Entries shown –
####
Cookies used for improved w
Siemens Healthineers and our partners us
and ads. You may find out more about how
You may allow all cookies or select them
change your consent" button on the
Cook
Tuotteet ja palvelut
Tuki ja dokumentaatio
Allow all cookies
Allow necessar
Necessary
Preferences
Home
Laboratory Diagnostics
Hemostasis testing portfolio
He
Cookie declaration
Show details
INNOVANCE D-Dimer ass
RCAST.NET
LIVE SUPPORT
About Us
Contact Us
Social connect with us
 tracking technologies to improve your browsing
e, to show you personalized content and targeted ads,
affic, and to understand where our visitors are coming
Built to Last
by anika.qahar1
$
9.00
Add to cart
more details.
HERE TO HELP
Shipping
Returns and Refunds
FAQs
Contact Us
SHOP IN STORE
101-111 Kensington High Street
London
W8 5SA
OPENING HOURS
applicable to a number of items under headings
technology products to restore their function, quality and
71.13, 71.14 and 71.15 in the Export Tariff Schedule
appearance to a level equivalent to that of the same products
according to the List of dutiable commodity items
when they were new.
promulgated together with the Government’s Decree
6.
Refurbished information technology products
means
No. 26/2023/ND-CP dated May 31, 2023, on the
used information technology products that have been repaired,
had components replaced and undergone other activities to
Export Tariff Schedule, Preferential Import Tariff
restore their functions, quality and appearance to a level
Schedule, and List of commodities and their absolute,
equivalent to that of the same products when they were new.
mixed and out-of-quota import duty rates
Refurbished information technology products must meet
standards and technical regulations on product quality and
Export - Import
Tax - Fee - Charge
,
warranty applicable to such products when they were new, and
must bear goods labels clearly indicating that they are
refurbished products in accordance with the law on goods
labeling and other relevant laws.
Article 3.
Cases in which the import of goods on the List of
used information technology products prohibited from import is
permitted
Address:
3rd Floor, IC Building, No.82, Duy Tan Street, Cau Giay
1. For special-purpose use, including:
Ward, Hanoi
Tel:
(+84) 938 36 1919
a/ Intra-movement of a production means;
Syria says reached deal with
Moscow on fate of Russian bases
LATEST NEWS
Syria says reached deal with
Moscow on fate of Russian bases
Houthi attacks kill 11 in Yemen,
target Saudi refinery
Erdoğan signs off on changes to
####
What the task requires – Transcribe the records above exactly, beginning at the line that contains "3rd Floor, IC" and ending with the line that contains "target Saudi refinery", both included, and nothing else.

Exercise result –
3rd Floor, IC Building, No.82, Duy Tan Street, Cau Giay
1. For special-purpose use, including:
Ward, Hanoi
Tel:
(+84) 938 36 1919
a/ Intra-movement of a production means;
Syria says reached deal with
Moscow on fate of Russian bases
LATEST NEWS
Syria says reached deal with
Moscow on fate of Russian bases
Houthi attacks kill 11 in Yemen,
target Saudi refinery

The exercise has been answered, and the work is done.